Mahkeme hakiminin, dava şartlarının mevcut olup olmadığını kendiliğinden (re"sen) araştırmak zorunda olması yanında, dava şartlarının yargılama sırasında tamamlanması halinde davanın esasına girerek sonuçlandırması gerekeceği kuşkusuzdur.
Diğer taraftan 6100 sayılı HMK"nın 27. maddesinde düzenlenen “Hukukî Dinlenilme Hakkı” gereğince, davanın tarafları, müdahiller ve yargılamanın diğer ilgilileri, kendi hakları ile bağlantılı olarak hukukî dinlenilme hakkına sahip olup, bu hak yargılama ile ilgili olarak bilgi sahibi olunmasını, açıklama ve ispat hakkını, mahkemenin, açıklamaları dikkate alarak değerlendirmesini ve kararların somut ve açık olarak gerekçelendirilmesini içermektedir. Mahkeme, iki tarafa eşit şekilde hukukî dinlenilme hakkı tanıyarak hükmünü vermelidir. Anayasanın 36. maddesinde ve Avrupa İnsan Hakları Sözleşmesinin 6. maddesinde düzenlenen adil yargılanma hakkının en önemli unsuru olan hukukî dinlenilme hakkı, adil yargılanma hakkı içinde teminat altına alınmıştır. Bu hakka, tarafın hâkime meramını anlatma hakkı ya da iddia ve savunma hakkı da denilmektedir.

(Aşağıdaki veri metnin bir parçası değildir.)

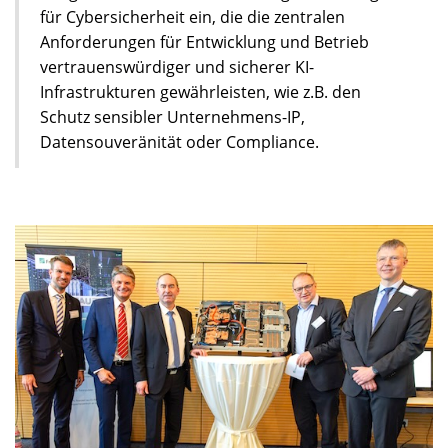
für Cybersicherheit ein, die die zentralen
Anforderungen für Entwicklung und Betrieb
vertrauenswürdiger und sicherer KI-
Infrastrukturen gewährleisten, wie z.B. den
Schutz sensibler Unternehmens-IP,
Datensouveränität oder Compliance.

Ancak, hukukî dinlenilme hakkı, bu ifadeleri de kapsayan daha geniş bir anlama sahiptir.
O halde davanın, davacılardan ..."na vasi atanan ...’na ihbar edilerek husumet izni alması suretiyle davaya katılımının sağlanması, delil ve belgelerinin istenmesi, ondan sonra işin esasının incelenmesi gerekirken anılan usuli eksiklik giderilmeden, kısıtlının hukuki dinlenilme hakkı ve savunma hakkı ihlal edilerek yazılı şekilde karar verilmesi doğru değildir.
SONUÇ: Yukarıda açıklanan nedenlerle; davacı ... ve arkadaşları ile ... mirasçıları vekili ve davalı Hazine vekilinin temyiz itirazlarının kabulü ile hükmün BOZULMASINA, bozma nedenine göre diğer temyiz itirazlarının bu aşamada incelenmesine yer olmadığına, temyiz incelemesinin duruşmalı yapılması nedeniyle duruşma gününde yürürlükte olan Avukatlık Asgari Ücret Tarifesi gereğince 1.100.-"er TL vekalet ücretinin davacılardan ... ve arkadaşlarından alınarak kendisini vekil ile temsil ettiren davalı Hazine ve davacılardan ... ve arkadaşlarına, davalı Hazine ve davacılardan ... ve arkadaşlarından alınarak, davacılardan ... ve arkadaşlarına karşılıklı verilmesine, temyiz harcının istek halinde iadesine 07/02/2017 günü oy birliği ile karar verildi.